**Required action**.
Beneath this line is the data. Output exactly the lines from the line with "百米。的在线播放地址 · · ·" to the line with "レーをショート動画で配信してます！ぜ", both ends included, and nothing more.

**Supplied material**.
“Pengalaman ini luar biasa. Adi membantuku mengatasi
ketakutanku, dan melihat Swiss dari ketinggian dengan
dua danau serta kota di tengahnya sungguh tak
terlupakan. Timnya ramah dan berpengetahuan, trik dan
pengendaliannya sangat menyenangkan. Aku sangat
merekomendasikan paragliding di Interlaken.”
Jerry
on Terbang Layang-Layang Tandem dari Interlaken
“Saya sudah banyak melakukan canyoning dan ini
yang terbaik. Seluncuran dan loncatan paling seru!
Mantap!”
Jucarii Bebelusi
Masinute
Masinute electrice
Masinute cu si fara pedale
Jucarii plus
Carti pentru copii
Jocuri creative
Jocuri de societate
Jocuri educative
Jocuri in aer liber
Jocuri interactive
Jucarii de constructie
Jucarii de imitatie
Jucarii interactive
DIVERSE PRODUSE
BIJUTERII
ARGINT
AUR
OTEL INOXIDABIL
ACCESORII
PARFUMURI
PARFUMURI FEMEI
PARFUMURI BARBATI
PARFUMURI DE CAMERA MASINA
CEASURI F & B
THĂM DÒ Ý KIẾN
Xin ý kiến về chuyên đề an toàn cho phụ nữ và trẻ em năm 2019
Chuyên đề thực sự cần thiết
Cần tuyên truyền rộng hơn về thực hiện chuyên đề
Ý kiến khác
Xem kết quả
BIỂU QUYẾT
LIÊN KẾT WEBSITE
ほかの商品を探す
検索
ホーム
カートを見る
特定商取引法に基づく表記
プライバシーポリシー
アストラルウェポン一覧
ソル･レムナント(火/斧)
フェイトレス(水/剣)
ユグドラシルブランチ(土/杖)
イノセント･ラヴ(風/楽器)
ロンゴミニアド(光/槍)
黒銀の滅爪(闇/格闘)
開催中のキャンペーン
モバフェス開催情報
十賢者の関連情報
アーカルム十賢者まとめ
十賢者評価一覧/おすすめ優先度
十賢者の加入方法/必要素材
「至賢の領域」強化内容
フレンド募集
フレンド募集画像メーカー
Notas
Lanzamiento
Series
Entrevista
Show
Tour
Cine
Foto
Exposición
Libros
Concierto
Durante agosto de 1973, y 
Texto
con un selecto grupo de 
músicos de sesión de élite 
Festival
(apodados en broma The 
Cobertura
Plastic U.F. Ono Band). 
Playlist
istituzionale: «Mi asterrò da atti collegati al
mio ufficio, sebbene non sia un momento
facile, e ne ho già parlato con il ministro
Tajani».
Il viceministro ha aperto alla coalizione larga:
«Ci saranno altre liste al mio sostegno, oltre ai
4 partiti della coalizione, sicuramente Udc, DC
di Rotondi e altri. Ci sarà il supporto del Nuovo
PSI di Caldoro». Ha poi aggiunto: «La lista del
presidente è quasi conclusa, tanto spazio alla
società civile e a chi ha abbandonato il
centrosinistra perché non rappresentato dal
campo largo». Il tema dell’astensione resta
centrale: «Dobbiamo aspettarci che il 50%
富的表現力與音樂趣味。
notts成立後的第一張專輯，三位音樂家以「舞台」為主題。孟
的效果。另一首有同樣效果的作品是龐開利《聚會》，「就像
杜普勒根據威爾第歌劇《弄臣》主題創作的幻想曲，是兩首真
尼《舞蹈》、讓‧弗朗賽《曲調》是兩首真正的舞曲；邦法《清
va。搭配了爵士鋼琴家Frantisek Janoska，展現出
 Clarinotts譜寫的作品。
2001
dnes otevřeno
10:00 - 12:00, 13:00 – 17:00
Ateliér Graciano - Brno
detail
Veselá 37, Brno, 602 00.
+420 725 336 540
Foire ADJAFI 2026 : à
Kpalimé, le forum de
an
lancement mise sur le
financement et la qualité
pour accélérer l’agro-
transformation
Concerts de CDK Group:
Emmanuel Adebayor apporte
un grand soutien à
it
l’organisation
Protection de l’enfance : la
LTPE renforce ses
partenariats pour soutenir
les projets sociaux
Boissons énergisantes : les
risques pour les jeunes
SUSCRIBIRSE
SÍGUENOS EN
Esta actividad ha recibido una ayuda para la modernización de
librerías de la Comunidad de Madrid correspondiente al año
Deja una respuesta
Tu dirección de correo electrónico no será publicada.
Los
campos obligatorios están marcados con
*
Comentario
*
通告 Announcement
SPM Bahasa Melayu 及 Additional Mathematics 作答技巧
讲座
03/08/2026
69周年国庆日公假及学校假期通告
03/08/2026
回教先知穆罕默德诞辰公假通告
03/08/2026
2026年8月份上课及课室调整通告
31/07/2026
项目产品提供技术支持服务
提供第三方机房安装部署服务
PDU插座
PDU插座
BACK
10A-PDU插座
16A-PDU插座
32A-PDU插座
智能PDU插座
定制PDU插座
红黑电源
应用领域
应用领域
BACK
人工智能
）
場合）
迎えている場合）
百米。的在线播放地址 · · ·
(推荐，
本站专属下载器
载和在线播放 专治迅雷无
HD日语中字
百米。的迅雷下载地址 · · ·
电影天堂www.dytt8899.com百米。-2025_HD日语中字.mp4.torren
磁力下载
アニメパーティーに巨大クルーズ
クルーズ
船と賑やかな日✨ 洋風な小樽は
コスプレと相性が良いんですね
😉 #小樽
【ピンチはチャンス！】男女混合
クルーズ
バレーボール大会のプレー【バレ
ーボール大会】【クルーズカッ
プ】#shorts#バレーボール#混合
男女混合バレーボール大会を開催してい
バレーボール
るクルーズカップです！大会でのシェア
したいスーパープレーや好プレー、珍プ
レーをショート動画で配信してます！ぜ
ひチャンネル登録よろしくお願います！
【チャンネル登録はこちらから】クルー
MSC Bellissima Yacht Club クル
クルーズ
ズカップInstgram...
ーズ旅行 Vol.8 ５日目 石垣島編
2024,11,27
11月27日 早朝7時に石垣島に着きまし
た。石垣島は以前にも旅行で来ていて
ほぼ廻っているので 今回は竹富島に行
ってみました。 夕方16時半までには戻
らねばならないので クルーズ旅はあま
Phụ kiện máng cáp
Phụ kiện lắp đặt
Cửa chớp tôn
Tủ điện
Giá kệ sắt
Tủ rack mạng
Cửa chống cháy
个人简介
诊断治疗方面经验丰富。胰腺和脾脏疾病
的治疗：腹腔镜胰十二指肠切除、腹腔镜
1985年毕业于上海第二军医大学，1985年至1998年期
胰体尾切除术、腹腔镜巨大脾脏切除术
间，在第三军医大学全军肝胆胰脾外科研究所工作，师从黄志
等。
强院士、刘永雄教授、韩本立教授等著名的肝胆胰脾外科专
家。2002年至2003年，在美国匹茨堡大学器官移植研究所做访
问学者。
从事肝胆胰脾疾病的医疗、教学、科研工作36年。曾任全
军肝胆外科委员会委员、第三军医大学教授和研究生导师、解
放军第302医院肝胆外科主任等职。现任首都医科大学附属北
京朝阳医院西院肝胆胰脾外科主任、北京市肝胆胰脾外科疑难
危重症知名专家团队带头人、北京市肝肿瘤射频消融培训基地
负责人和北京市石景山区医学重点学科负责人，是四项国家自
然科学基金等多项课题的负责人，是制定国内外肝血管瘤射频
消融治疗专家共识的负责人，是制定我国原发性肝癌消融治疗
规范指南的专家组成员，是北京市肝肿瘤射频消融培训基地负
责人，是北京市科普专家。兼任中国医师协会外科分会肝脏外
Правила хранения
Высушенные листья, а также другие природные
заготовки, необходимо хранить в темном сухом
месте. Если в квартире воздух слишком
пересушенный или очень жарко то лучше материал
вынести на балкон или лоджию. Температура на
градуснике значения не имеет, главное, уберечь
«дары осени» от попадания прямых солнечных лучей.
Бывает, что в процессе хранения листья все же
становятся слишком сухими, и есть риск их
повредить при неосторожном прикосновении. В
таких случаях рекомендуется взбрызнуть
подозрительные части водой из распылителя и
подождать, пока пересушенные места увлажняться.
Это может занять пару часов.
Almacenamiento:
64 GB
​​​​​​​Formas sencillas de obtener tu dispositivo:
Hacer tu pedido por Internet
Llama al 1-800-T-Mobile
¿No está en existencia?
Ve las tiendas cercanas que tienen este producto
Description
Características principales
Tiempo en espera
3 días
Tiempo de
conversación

**Answer space**.
百米。的在线播放地址 · · ·
(推荐，
本站专属下载器
载和在线播放 专治迅雷无
HD日语中字
百米。的迅雷下载地址 · · ·
电影天堂www.dytt8899.com百米。-2025_HD日语中字.mp4.torren
磁力下载
アニメパーティーに巨大クルーズ
クルーズ
船と賑やかな日✨ 洋風な小樽は
コスプレと相性が良いんですね
😉 #小樽
【ピンチはチャンス！】男女混合
クルーズ
バレーボール大会のプレー【バレ
ーボール大会】【クルーズカッ
プ】#shorts#バレーボール#混合
男女混合バレーボール大会を開催してい
バレーボール
るクルーズカップです！大会でのシェア
したいスーパープレーや好プレー、珍プ
レーをショート動画で配信してます！ぜ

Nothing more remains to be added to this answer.